The richer one becomes the more one is compelled to employ more people thereby bolstering the economy. “By becoming richer, I benefit everyone. Egoism is altruism.”
My getting rich is a “win-win.”
For Smith, wealth was a sign of goodness, thereby making capitalism a religion.
Capitalism is “money, goods, and resources that are invested in production.”
Wealth is an inferior thing to capitalism: Wealth is wasteful extravagance like investing in a “non-productive pyramid.”
Three. Is there evidence that the rich industrialists and techies who are for wealthier than medieval nobility really believe in their Capitalism Is Great credo?
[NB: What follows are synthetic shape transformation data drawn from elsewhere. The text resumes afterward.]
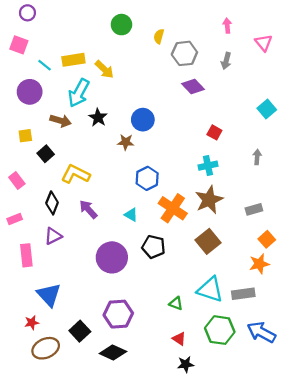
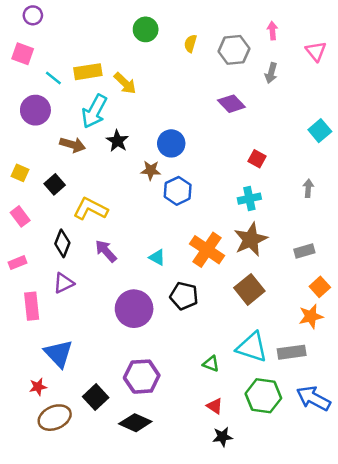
gray hexagon: (184, 53) -> (234, 50), moved
yellow square: (25, 136) -> (20, 173), moved, turned 32
blue hexagon: (147, 178) -> (178, 191), moved

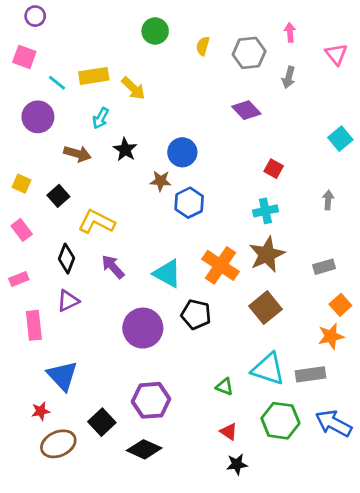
cyan arrow: (94, 111) -> (101, 118), size x0.6
cyan triangle: (157, 257) -> (167, 274), size x1.6

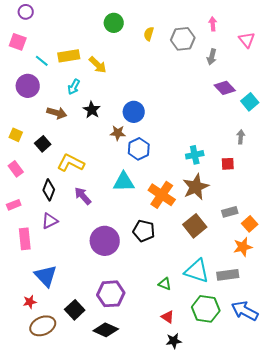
purple diamond: (246, 110) -> (225, 88), moved
red square: (274, 169) -> (228, 164), moved, turned -32
gray arrow: (328, 200) -> (241, 137), moved
gray rectangle: (324, 267) -> (230, 212), moved
cyan triangle: (167, 274) -> (124, 182), moved, turned -30

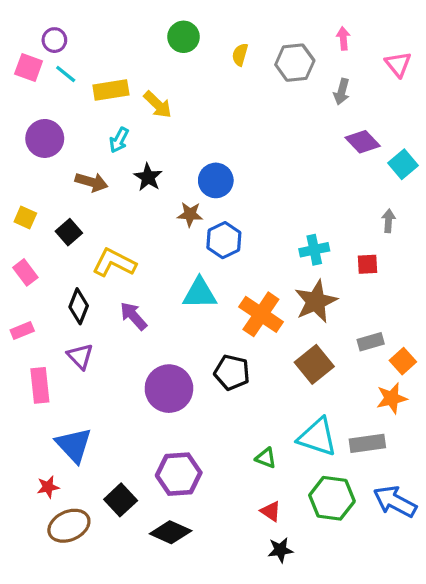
purple circle: (26, 12) -> (54, 40), moved
cyan line: (42, 61) -> (66, 74), moved
purple triangle: (50, 221) -> (80, 356), turned -48

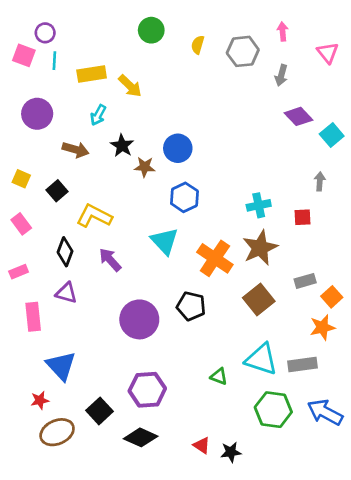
cyan line: (66, 74) -> (54, 61), turned 54
brown star: (190, 214) -> (145, 167), moved
cyan triangle: (200, 293) -> (165, 241), turned 48
purple triangle: (80, 356) -> (66, 293), turned -30
red triangle: (271, 511) -> (202, 445), moved

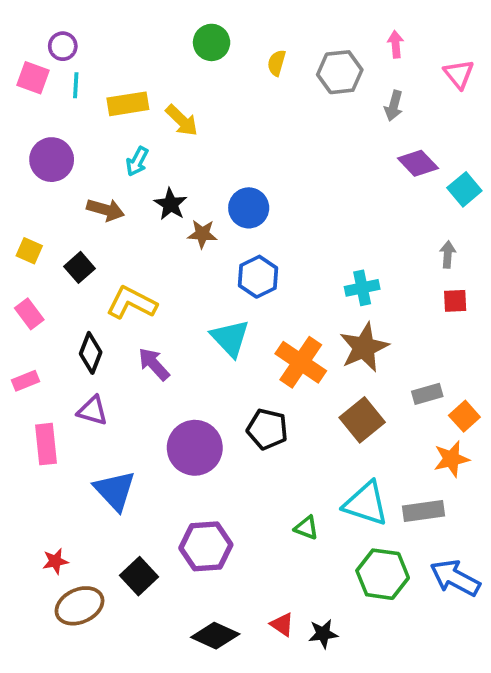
red square: (302, 217) -> (455, 301), moved
blue triangle: (61, 366) -> (115, 491), moved
black diamond: (141, 437) -> (215, 636), moved

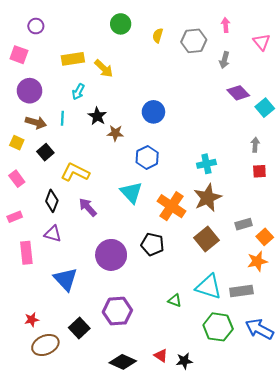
pink square: (33, 78) -> (19, 55), moved
cyan line: (76, 85) -> (62, 118), moved
blue circle: (249, 208) -> (153, 112), moved
brown arrow: (106, 210) -> (36, 122), moved

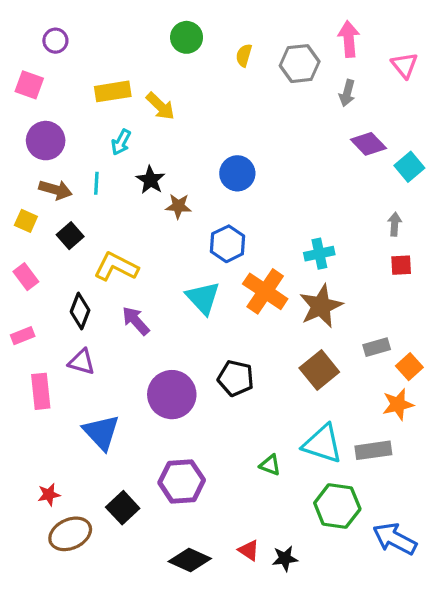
pink arrow: (226, 25) -> (349, 39), size x1.5
orange cross: (171, 206) -> (265, 291), moved
blue arrow: (259, 329) -> (395, 539), moved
These rich magnates might spew the capitalism creed, but they appear to know the terrifying truth:
For one, wealth is being amassed by a smaller and smaller few: them.
For two, they can see economic disparity and all the world’s geopolitical problems that aren’t being solved are on the verge of blowing up into full-blown apocalypse. We see evidence of this in the tech billionaires who are spending millions reserving luxury condos inside bunkers for the apocalypse.
For three, with few exceptions like Bill Gates, no one, not private enterprise or government, shows faith or trust in helping the poor. There is no investment in poor schools or poor neighborhoods because the rich have dismissed the poor as a lost cause.
Four. Does Harari advocate for the free market?
No, because “avaricious capitalists can establish monopolies or collude against their workforces.”
The free market is rife with evil. For example, “10 million African slaves were imported to America.” There were no government controls on the slave trade.
Look at the rising power of Amazon in Hasan Minhaj’s presentation on Netflix’s Patriot Act.
Five. What is at the heart of the Industrial Revolution?
In a word, energy.
Even today, engineers will tell you, “It’s all about batteries.”